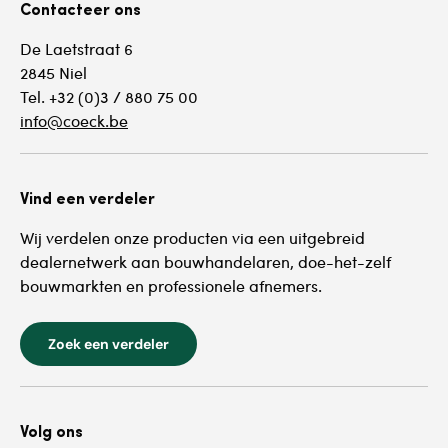
Contacteer ons
De Laetstraat 6
2845 Niel
Tel. +32 (0)3 / 880 75 00
info@coeck.be
Vind een verdeler
Wij verdelen onze producten via een uitgebreid
dealernetwerk aan bouwhandelaren, doe-het-zelf
bouwmarkten en professionele afnemers.
Zoek een verdeler
Volg ons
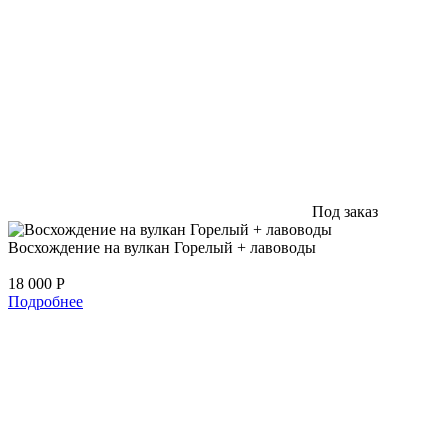
Под заказ
Восхождение на вулкан Горелый + лавоводы
18 000
Р
Подробнее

══════════════════════════════

▶ What is being asked: From the first line to the last, set down the records word for word and drop the images.

▶ Answer to this task:
Contacteer ons
De Laetstraat 6
2845 Niel
Tel. +32 (0)3 / 880 75 00
info@coeck.be
Vind een verdeler
Wij verdelen onze producten via een uitgebreid
dealernetwerk aan bouwhandelaren, doe-het-zelf
bouwmarkten en professionele afnemers.
Zoek een verdeler
Volg ons
Под заказ
Восхождение на вулкан Горелый + лавоводы
18 000
Р
Подробнее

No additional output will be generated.